Dans cet entretien accordé à oumma.com, José Bové revient sur la loi anti-foulard qu’il qualifie d’ inutile et dangereuse, et appelle à manifester en masse le samedi 14 février.

Quel est votre sentiment sur la loi qui vient d’être votée contre le port des signes religieux à l’école ?

Comme beaucoup de gens, j’ai été très surpris de cette « affaire du foulard » et de l’ampleur du débat. Cette affaire a été énormément instrumentalisée pour détourner l’attention des vrais problèmes. Malgré elle, cette polémique est devenue une affaire centrale alors qu’en discutant avec les enseignants, les responsables de lycées, les éducateurs, on se rend compte qu’il n’y a pas eu réellement de problèmes de cette nature. A mon sens, tout cela est construit de toutes pièces. De manière claire, je pense que cette loi était inutile et surtout dangereuse car on aujourd’hui on s’attaque au foulard et c’est une façon de criminaliser une partie de la population issue de l’immigration. C’est une façon de montrer du doigt une religion ― pourquoi pas demain une autre. C’est aussi une façon de revenir sur la liberté individuelle qui est malgré tout dans la Constitution française. Donc, je crois que pour toutes ces raisons de fond, cette loi n’a pas de fondement et qu’elle se situe dans la suite logique de toutes ces lois répressives qui se mettent en place. Il n’est d’ailleurs pas étonnant qu’on vote dans la même semaine, la loi sur le foulard et qu’on vote dans la foulée la loi Perben 2 dans le silence quasi complet. Les médias ne se sont absolument pas intéressés à cette régression des droits individuels.
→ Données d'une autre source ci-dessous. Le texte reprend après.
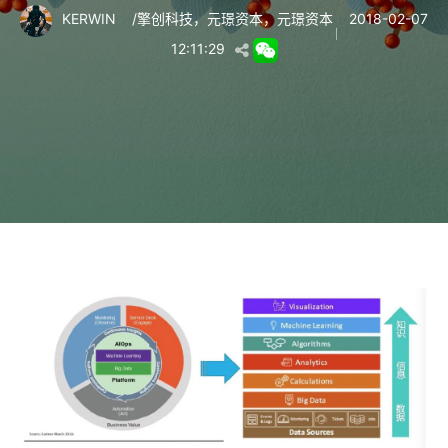
KERWIN
/
擎创科技
，
元璟资本
，
元璟资本
2018-02-07
12:11:29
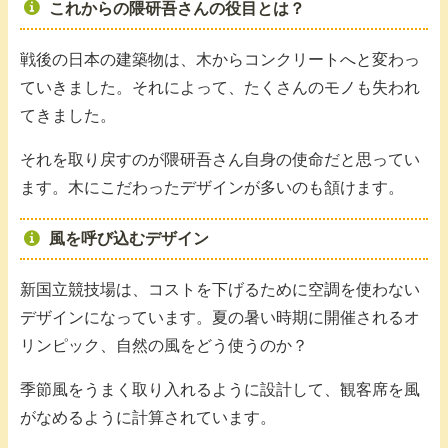
これからの隈研吾さんの役目とは？
戦後の日本の建築物は、木からコンクリートへと変わっ
ていきました。それによって、たくさんのモノも失われ
てきました。
それを取り戻すのが隈研吾さん自身の使命だと思ってい
ます。木にこだわったデザインが多いのも頷けます。
風を呼び込むデザイン
新国立競技場は、コストを下げるために空調を使わない
デザインになっています。夏の暑い時期に開催されるオ
リンピック、自然の風をどう使うのか？
季節風をうまく取り入れるように設計して、観客席を風
がなめるように計算されています。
Pensez-vous que nous sommes en train d’assister à l’élaboration ou au renforcement d’une citoyenneté à double vitesse ?

On assiste à un nouveau type de société qu’on ne connaissait pas en France où l’individu devient naturellement suspect. C’est-à-dire qu’on ne reconnaît plus une personne à ses droits mais tout individu existe par le fait qu’il est potentiellement un délinquant, qu’il peut aller à l’encontre de la loi ou s’opposer à l’Etat. En fait, l’Etat ne protège plus ses habitants ; il cherche désormais à se protéger. On assiste à une modification complète des valeurs de la République et c’est très inquiétant.

Des initiatives comme le Collectif Une école pour tous-tes montrent une conscientisation de l’opinion publique. Pensez-vous que tous les partenariats qui s’engagent aujourd’hui laissent à penser qu’on assiste à la création d’un mouvement alternatif, voire un contre-pouvoir ?
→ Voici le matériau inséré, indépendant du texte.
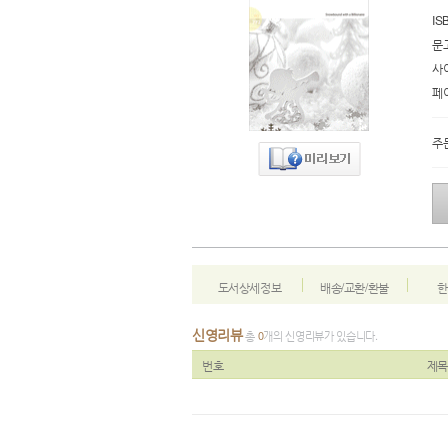
IS
문
사
페
주
도서상세정보
배송/교환/환불
한
신영리뷰
총
0
개의 신영리뷰가 있습니다.
번호
제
Il est difficile de savoir de quoi sera fait demain, mais on ne peut que constater la conscientisation des gens qui se prennent en main, n’acceptent pas la fatalité en mobilisant. Le noyau est encore petit mais il s’étend. On voit que de plus en plus de gens rejoignent ce genre de collectif. Ils ont compris les manipulations du gouvernement sur cette question de la loi relative au foulard à l’école.
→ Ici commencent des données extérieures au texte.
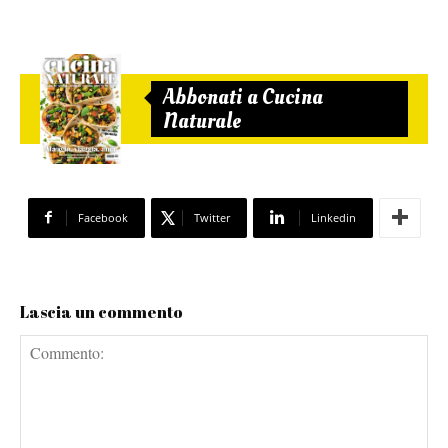
Abbonati a Cucina
Naturale
Facebook
Twitter
Linkedin
Lascia un commento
C’est une démarche très positive qui rejoint tous les autres combats autour de la citoyenneté que ce soit dans les quartiers comme au niveau international. Il est important que chacun puisse se battre pour les droits car c’est le Droit qui fondera la société.

Les associations musulmanes commencent à prendre une place importante dans des débats qui ne les concernent plus eux uniquement. Cela a été le cas dans la dynamique alter-mondialiste, autour du FSE, au Larzac et aujourd’hui dans le Collectif une Ecole pour tous-tes. Que pensez-vous de cette participation ?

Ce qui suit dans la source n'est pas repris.